D\'esingularisation de m\'etriques d'Einstein. I

TL;DR

This paper introduces a new curvature-based obstruction for Einstein 4-orbifolds with A1-singularities to be limits of smooth Einstein 4-manifolds and demonstrates how to desingularize such orbifolds under certain conditions.

Contribution

It identifies a curvature obstruction at singular points and proves that vanishing of this obstruction allows desingularization of Einstein orbifolds with hyperbolic asymptotics.

Findings

Obstruction is a curvature condition at the singularity.

Vanishing of the obstruction enables desingularization.

Defines a boundary 'wall' in the conformal infinity space.

Abstract

We find a new obstruction for a real Einstein 4-orbifold with an A1-singularity to be a limit of smooth Einstein 4-manifolds. The obstruction is a curvature condition at the singular point.

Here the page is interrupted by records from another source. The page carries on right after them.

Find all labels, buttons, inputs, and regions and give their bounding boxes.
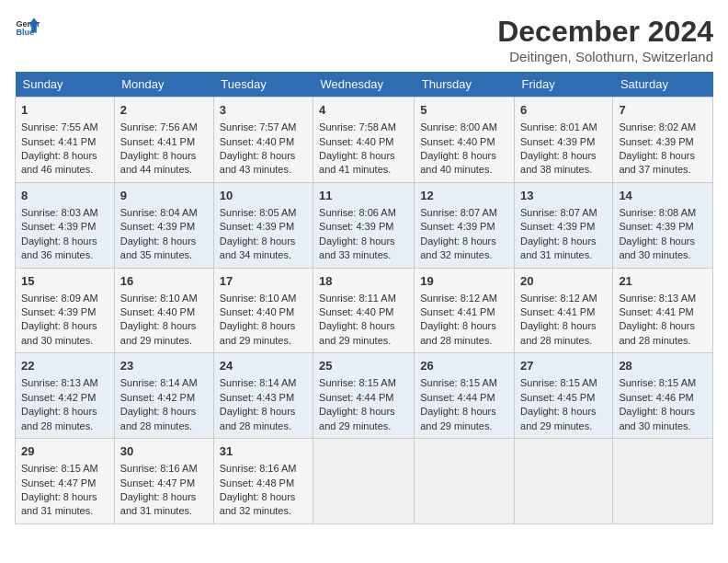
sunset-text: Sunset: 4:41 PM (120, 136, 195, 147)
day-number: 29 (21, 443, 108, 460)
daylight-text: Daylight: 8 hours and 37 minutes. (619, 150, 695, 175)
sunrise-text: Sunrise: 8:13 AM (21, 377, 98, 388)
logo-icon: General Blue (15, 15, 40, 40)
sunset-text: Sunset: 4:41 PM (420, 306, 495, 317)
sunrise-text: Sunrise: 8:14 AM (220, 377, 297, 388)
daylight-text: Daylight: 8 hours and 32 minutes. (420, 236, 496, 260)
day-number: 10 (220, 188, 307, 204)
day-number: 8 (21, 188, 108, 204)
day-cell-4: 4Sunrise: 7:58 AMSunset: 4:40 PMDaylight… (313, 98, 415, 183)
day-number: 26 (420, 358, 508, 374)
day-number: 16 (120, 273, 208, 290)
daylight-text: Daylight: 8 hours and 28 minutes. (420, 320, 496, 345)
sunset-text: Sunset: 4:46 PM (619, 392, 693, 403)
sunrise-text: Sunrise: 8:08 AM (619, 207, 696, 218)
sunrise-text: Sunrise: 8:02 AM (619, 121, 696, 132)
sunset-text: Sunset: 4:47 PM (120, 477, 195, 488)
sunrise-text: Sunrise: 8:13 AM (619, 293, 696, 304)
day-cell-30: 30Sunrise: 8:16 AMSunset: 4:47 PMDayligh… (114, 439, 213, 524)
sunset-text: Sunset: 4:40 PM (220, 306, 294, 317)
week-row-1: 1Sunrise: 7:55 AMSunset: 4:41 PMDaylight… (16, 98, 713, 183)
day-cell-18: 18Sunrise: 8:11 AMSunset: 4:40 PMDayligh… (313, 268, 415, 353)
daylight-text: Daylight: 8 hours and 30 minutes. (619, 406, 695, 431)
daylight-text: Daylight: 8 hours and 31 minutes. (120, 491, 197, 516)
day-cell-23: 23Sunrise: 8:14 AMSunset: 4:42 PMDayligh… (114, 353, 213, 439)
sunrise-text: Sunrise: 8:16 AM (220, 463, 297, 474)
sunrise-text: Sunrise: 8:01 AM (520, 121, 597, 132)
sunset-text: Sunset: 4:40 PM (120, 306, 195, 317)
sunrise-text: Sunrise: 8:16 AM (120, 463, 198, 474)
day-cell-3: 3Sunrise: 7:57 AMSunset: 4:40 PMDaylight… (213, 98, 313, 183)
day-number: 19 (420, 273, 508, 290)
day-number: 21 (619, 273, 707, 290)
week-row-3: 15Sunrise: 8:09 AMSunset: 4:39 PMDayligh… (16, 268, 713, 353)
sunset-text: Sunset: 4:39 PM (319, 221, 393, 232)
day-cell-27: 27Sunrise: 8:15 AMSunset: 4:45 PMDayligh… (515, 353, 613, 439)
day-number: 30 (120, 443, 208, 460)
title-area: December 2024 Deitingen, Solothurn, Swit… (497, 15, 713, 64)
daylight-text: Daylight: 8 hours and 40 minutes. (420, 150, 496, 175)
sunset-text: Sunset: 4:39 PM (520, 136, 595, 147)
header-tuesday: Tuesday (213, 72, 313, 98)
day-cell-20: 20Sunrise: 8:12 AMSunset: 4:41 PMDayligh… (515, 268, 613, 353)
sunrise-text: Sunrise: 7:57 AM (220, 121, 297, 132)
sunset-text: Sunset: 4:39 PM (21, 221, 96, 232)
day-cell-17: 17Sunrise: 8:10 AMSunset: 4:40 PMDayligh… (213, 268, 313, 353)
sunrise-text: Sunrise: 8:09 AM (21, 293, 98, 304)
day-cell-11: 11Sunrise: 8:06 AMSunset: 4:39 PMDayligh… (313, 182, 415, 268)
daylight-text: Daylight: 8 hours and 43 minutes. (220, 150, 296, 175)
sunrise-text: Sunrise: 8:15 AM (21, 463, 98, 474)
day-cell-7: 7Sunrise: 8:02 AMSunset: 4:39 PMDaylight… (613, 98, 713, 183)
sunrise-text: Sunrise: 8:03 AM (21, 207, 98, 218)
sunrise-text: Sunrise: 8:15 AM (619, 377, 696, 388)
sunset-text: Sunset: 4:39 PM (220, 221, 294, 232)
sunrise-text: Sunrise: 8:11 AM (319, 293, 396, 304)
day-number: 22 (21, 358, 108, 374)
week-row-5: 29Sunrise: 8:15 AMSunset: 4:47 PMDayligh… (16, 439, 713, 524)
daylight-text: Daylight: 8 hours and 28 minutes. (220, 406, 296, 431)
day-number: 18 (319, 273, 408, 290)
daylight-text: Daylight: 8 hours and 34 minutes. (220, 236, 296, 260)
day-cell-28: 28Sunrise: 8:15 AMSunset: 4:46 PMDayligh… (613, 353, 713, 439)
day-number: 24 (220, 358, 307, 374)
daylight-text: Daylight: 8 hours and 28 minutes. (520, 320, 597, 345)
page-subtitle: Deitingen, Solothurn, Switzerland (497, 49, 713, 64)
daylight-text: Daylight: 8 hours and 30 minutes. (619, 236, 695, 260)
sunrise-text: Sunrise: 7:55 AM (21, 121, 98, 132)
sunset-text: Sunset: 4:42 PM (120, 392, 195, 403)
day-number: 20 (520, 273, 607, 290)
day-cell-21: 21Sunrise: 8:13 AMSunset: 4:41 PMDayligh… (613, 268, 713, 353)
svg-text:Blue: Blue (16, 28, 34, 37)
calendar-table: SundayMondayTuesdayWednesdayThursdayFrid… (15, 72, 713, 524)
day-number: 4 (319, 102, 408, 119)
logo: General Blue (15, 15, 40, 40)
daylight-text: Daylight: 8 hours and 44 minutes. (120, 150, 197, 175)
sunset-text: Sunset: 4:40 PM (220, 136, 294, 147)
header-row: SundayMondayTuesdayWednesdayThursdayFrid… (16, 72, 713, 98)
sunset-text: Sunset: 4:40 PM (319, 306, 393, 317)
day-number: 17 (220, 273, 307, 290)
day-cell-29: 29Sunrise: 8:15 AMSunset: 4:47 PMDayligh… (16, 439, 115, 524)
day-number: 15 (21, 273, 108, 290)
day-number: 14 (619, 188, 707, 204)
sunset-text: Sunset: 4:39 PM (619, 136, 693, 147)
day-number: 9 (120, 188, 208, 204)
daylight-text: Daylight: 8 hours and 41 minutes. (319, 150, 395, 175)
sunset-text: Sunset: 4:39 PM (619, 221, 693, 232)
day-cell-26: 26Sunrise: 8:15 AMSunset: 4:44 PMDayligh… (415, 353, 515, 439)
day-number: 13 (520, 188, 607, 204)
daylight-text: Daylight: 8 hours and 38 minutes. (520, 150, 597, 175)
day-cell-12: 12Sunrise: 8:07 AMSunset: 4:39 PMDayligh… (415, 182, 515, 268)
sunrise-text: Sunrise: 7:58 AM (319, 121, 396, 132)
sunrise-text: Sunrise: 8:00 AM (420, 121, 497, 132)
daylight-text: Daylight: 8 hours and 29 minutes. (220, 320, 296, 345)
sunrise-text: Sunrise: 8:07 AM (420, 207, 497, 218)
empty-cell (313, 439, 415, 524)
sunrise-text: Sunrise: 8:10 AM (120, 293, 198, 304)
sunset-text: Sunset: 4:42 PM (21, 392, 96, 403)
day-cell-14: 14Sunrise: 8:08 AMSunset: 4:39 PMDayligh… (613, 182, 713, 268)
sunrise-text: Sunrise: 7:56 AM (120, 121, 198, 132)
daylight-text: Daylight: 8 hours and 28 minutes. (619, 320, 695, 345)
daylight-text: Daylight: 8 hours and 31 minutes. (520, 236, 597, 260)
day-cell-10: 10Sunrise: 8:05 AMSunset: 4:39 PMDayligh… (213, 182, 313, 268)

For asymptotically hyperbolic metrics, with boundary at infinity a conformal metric, we prove that if the obstruction vanishes, one can desingularize Einstein orbifolds with such singularities. The Dirichlet problem consists in finding Einstein metrics with given conformal infinity on the boundary: we prove that our obstruction defines a wall in the space of conformal metrics on the boundary, and that all the Einstein metrics must have their conformal infinity on one side of the wall.